Listen a little longer, though, and you realise that there is something very special happening in the bass. Not by unfolding swathes of low-frequency that will get organists playing air peddle with their feet, but through an understated description of what is playing, beneath the superimposed melodies and harmonies. From The Yes Album [1971, Atlantic K40106], ‘Yours Is No Disgrace’ was heard with Jon Anderson’s vocal suspended virtually in the air; yet below, Bill Bruford, the band’s consummate drummer, was heard working around the group’s individual lines with his legendary stick work – and with newly-revealed technical patterns dropped into place from his bass drum part.
INTO NOTHINGNESS
A common critique of a new cartridge is to recount how surface noise dissappears into nothingness. Now while the mathematically-defined profile of Ortofon’s Replicant allows it to sail through a clean pressing without a tick, it’s no miracle worker for more tired examples of vinyl, as I discovered with a well-loved print of Sibelius’ violin concerto, starring Kyung-Wha Chung [Previn/LSO, Decca SXL 6493]. This betrayed its age and wear with a background patter of minor scratches and crackles, yet placed the noise sufficiently detached to the music that it lost all irritation. When violin and viola sections whip up through the first and last movements, the Windfeld maintained perfect composure through the strings’ vigour. Without becoming sweet and silky to the point of impressionism, it kept the delicate sweeps of massed strings in check, in time, in tune.
That uncanny talent at tracking bass frequencies even seemed to benefit solo violin, giving more body and reality to the sound. The instrument was not drawn forward and spotlighted for easy attention, but sat slightly deeper in the mix, yet readily discernible. And when Chung hits the highest notes, there’s a pure whistle, almost a sinewave riding over the accompaniment that captures the shape of the instrument’s highest harmonics.
Some high-end cartridges are more lyrical here, blending more orchestral colour and a more intimate presentation that does engage the listener in a compelling fashion. The Windfeld is drier than these romantics, more spacious, considered and impartial.
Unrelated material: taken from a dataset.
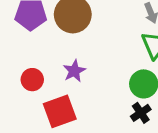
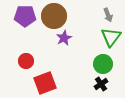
purple star: (74, 71) -> (64, 38), moved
Yet the Windfeld is not clinical, for clinicality suggests an antiseptic bleaching of music’s life and colour. Perhaps its musical expression is not as developed as a Transfiguration Orpheus, for example, because it does less to sweeten and flatter the performance.
Want to hear a test of a cartridge’s tenacity? Try acapella voices working together in the tightest of keen harmonies, such as the klapa style from the former Yugoslavia. Croation band Lado sing with soul and joy, – seemingly simple voice lines that defeat most pickup cartridges and renders the music less than comfortable to access. Not so with the Windfeld, which sailed through the beats and overtones of closely-spaced voices, bringing a performance into the room.
That this cartridge can track like a limpet and provide strain-free, accurate rendering of the recorded groove is not in any doubt. Yet it also belies a view that the Ortofon sound is somehow too accurate, too neutral and hence lacks drama or life. For by its reading of the groove with such freedom of prejudice and especially by seeming to preserve the natural phase of sound, from top to bottom, it simply plays any record to the best of that recording’s ability. If I now had to choose one desert island cartridge, the Windfeld would be it.
VERDICT
A development of previous successes such as the Jubilee, the MC Windfeld builds on its predecessors with well-thought internal improvements. It’s a very accurate tracker of records, with stunning, honest bass, pure clean treble and superb soundstaging. A stand-out cartridge for getting the best out of vinyl, it’d be a first choice for transcription.